(Beginning of GIVEN DATA)
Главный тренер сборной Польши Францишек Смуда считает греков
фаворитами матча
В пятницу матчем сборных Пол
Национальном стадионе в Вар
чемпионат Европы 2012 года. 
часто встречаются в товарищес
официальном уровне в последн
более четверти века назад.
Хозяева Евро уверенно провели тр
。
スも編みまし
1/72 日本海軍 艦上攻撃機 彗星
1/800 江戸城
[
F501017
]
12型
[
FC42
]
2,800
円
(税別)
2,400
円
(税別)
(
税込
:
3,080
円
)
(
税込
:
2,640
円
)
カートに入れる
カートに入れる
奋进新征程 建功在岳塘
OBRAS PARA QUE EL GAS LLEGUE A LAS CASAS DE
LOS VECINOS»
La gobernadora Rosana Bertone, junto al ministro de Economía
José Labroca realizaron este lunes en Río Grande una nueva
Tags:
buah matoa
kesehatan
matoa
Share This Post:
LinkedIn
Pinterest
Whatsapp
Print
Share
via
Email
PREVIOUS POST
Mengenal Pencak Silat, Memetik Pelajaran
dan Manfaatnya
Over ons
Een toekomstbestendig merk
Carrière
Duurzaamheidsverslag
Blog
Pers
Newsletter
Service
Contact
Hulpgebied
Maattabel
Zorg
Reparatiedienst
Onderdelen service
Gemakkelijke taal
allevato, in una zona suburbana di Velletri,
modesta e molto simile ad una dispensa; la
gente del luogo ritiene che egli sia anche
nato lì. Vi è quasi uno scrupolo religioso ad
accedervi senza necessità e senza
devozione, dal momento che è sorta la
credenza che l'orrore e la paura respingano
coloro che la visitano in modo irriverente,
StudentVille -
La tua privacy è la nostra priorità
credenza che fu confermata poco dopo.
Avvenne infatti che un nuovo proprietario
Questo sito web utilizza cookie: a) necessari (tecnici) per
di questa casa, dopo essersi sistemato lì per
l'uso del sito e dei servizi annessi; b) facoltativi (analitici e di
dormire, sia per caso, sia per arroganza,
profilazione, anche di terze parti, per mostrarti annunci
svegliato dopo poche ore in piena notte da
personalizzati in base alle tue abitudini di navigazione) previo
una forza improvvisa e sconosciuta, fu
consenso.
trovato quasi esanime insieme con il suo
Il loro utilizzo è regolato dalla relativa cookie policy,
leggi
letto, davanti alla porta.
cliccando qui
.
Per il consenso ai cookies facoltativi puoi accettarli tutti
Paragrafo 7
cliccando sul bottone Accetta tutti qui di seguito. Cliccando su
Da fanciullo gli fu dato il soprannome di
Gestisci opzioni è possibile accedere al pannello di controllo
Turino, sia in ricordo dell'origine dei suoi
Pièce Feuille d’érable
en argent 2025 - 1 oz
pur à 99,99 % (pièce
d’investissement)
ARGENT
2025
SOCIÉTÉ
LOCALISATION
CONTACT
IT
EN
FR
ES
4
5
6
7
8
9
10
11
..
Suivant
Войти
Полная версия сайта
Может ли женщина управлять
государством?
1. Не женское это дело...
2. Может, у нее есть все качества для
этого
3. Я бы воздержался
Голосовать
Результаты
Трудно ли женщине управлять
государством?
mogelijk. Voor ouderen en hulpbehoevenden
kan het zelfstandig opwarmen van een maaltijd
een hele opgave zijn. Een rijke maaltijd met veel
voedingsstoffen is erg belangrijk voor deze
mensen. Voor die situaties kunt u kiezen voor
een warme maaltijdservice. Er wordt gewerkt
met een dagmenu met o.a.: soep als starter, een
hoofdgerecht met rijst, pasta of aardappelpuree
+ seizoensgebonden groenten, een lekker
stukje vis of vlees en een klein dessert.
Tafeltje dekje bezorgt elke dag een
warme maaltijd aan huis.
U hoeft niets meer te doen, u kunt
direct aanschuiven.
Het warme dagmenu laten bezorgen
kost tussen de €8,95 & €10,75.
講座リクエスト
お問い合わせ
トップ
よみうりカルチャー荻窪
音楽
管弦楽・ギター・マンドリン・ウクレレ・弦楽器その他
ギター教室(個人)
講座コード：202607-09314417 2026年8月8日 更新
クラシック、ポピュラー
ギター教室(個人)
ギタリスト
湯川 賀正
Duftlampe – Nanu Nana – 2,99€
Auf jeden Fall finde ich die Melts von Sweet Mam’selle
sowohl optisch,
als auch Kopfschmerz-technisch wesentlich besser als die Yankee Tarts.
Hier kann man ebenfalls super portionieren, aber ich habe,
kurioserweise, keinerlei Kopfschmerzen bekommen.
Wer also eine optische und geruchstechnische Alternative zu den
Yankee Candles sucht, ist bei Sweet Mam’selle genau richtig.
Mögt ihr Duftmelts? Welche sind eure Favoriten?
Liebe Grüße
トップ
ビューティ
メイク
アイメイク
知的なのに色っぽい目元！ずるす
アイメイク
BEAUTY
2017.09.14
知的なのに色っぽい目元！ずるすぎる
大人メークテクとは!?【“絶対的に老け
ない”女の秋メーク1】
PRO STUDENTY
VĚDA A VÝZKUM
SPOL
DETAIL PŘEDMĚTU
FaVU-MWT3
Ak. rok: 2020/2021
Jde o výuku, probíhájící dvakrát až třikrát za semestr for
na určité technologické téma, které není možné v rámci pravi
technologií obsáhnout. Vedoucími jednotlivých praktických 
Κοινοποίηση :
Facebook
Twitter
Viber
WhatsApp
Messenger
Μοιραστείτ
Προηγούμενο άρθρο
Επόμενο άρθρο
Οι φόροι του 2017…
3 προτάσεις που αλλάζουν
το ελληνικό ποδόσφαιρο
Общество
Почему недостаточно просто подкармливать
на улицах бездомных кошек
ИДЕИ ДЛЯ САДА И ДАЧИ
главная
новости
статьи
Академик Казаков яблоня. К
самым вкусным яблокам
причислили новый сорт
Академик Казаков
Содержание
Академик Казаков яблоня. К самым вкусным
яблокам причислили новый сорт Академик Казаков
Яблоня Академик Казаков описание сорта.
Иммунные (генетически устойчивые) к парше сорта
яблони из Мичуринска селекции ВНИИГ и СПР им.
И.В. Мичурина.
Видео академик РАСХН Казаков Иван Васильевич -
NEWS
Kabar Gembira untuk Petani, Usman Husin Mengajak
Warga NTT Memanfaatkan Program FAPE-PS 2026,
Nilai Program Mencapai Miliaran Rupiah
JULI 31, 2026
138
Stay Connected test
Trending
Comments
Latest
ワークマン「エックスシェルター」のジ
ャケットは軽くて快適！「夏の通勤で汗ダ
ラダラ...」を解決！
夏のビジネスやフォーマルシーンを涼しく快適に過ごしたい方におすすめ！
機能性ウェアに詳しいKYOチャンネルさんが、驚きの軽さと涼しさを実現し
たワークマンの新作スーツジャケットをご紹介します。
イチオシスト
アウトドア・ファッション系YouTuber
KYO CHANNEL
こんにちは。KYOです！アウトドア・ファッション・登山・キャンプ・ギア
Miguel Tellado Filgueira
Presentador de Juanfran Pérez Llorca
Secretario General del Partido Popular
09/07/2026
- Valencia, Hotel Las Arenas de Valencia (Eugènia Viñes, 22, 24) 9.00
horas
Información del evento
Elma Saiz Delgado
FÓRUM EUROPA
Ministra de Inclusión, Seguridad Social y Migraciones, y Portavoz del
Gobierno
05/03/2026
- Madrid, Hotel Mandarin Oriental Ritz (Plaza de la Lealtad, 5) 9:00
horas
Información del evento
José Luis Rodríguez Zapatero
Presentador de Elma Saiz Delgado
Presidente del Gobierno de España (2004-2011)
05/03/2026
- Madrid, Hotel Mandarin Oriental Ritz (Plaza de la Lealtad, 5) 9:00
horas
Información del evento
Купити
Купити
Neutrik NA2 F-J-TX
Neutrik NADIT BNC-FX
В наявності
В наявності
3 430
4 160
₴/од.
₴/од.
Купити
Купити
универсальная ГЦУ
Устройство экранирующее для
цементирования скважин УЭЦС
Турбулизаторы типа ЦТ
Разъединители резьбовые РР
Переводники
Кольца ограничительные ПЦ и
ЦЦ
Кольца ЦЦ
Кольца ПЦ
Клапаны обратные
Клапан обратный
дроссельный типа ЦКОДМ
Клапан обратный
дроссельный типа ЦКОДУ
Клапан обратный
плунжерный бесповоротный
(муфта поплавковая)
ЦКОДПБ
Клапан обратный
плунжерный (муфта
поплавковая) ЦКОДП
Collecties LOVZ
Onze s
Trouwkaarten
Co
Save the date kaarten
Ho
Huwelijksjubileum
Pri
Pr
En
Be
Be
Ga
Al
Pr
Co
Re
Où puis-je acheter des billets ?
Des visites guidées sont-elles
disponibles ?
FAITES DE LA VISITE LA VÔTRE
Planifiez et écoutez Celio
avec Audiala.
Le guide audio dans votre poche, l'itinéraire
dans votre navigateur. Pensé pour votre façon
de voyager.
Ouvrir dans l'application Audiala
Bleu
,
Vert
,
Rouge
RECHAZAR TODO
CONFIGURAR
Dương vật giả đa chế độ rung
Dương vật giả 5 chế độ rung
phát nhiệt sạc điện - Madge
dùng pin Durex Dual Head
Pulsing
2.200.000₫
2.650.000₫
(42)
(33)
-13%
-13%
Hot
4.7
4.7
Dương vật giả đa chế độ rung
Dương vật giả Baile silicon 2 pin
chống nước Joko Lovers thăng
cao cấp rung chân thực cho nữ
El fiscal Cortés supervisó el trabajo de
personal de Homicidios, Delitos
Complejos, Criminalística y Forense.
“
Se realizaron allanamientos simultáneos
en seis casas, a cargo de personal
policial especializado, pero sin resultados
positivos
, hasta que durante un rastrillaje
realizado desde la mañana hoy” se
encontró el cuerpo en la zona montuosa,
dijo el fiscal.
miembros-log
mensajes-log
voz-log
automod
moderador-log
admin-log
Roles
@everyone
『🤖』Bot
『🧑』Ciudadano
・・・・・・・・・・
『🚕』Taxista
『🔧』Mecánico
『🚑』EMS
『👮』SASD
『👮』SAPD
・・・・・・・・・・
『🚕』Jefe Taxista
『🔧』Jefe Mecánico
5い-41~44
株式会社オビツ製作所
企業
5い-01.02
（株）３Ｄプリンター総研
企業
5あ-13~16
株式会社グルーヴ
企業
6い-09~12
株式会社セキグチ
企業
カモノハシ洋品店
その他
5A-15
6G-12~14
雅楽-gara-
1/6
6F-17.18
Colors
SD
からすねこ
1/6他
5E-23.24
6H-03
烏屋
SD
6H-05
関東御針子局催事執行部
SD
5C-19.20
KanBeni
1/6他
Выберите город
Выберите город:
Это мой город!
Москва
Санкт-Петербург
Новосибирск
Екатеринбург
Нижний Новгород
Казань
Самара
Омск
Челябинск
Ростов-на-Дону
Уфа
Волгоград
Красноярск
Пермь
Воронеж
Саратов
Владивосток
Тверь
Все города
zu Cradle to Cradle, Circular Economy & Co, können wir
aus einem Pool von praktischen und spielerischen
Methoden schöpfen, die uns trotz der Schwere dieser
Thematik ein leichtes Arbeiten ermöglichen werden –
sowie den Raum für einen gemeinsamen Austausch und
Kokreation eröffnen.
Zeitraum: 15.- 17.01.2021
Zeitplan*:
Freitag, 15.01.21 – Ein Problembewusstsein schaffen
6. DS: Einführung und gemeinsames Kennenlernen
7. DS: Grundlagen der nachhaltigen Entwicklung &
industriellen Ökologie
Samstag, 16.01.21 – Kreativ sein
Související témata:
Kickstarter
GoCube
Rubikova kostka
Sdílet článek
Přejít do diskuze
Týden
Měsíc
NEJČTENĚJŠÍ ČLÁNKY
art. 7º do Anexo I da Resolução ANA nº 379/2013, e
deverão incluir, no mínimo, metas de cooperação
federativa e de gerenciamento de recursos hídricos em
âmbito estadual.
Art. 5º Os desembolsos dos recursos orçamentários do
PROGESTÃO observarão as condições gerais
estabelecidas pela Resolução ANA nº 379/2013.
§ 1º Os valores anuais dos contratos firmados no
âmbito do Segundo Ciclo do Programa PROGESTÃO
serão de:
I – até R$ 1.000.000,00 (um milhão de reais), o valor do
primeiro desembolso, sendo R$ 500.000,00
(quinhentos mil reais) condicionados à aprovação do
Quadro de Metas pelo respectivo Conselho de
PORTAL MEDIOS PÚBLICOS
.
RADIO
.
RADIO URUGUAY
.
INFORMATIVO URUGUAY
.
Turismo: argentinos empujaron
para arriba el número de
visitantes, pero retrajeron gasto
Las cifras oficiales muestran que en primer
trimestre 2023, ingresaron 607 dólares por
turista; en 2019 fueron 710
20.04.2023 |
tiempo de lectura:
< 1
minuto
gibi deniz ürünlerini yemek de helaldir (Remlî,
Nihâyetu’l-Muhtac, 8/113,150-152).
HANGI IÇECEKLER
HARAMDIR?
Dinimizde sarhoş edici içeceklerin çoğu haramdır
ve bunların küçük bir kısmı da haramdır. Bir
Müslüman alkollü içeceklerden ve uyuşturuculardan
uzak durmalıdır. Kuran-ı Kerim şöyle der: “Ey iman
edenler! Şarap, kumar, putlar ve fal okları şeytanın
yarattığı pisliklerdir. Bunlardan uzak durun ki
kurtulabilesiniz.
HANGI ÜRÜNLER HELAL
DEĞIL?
(End of GIVEN DATA)
Work out how many lines of the records contain the string "Resolução". Nothing but the number should be written.

§ EXPECTED ANSWER
2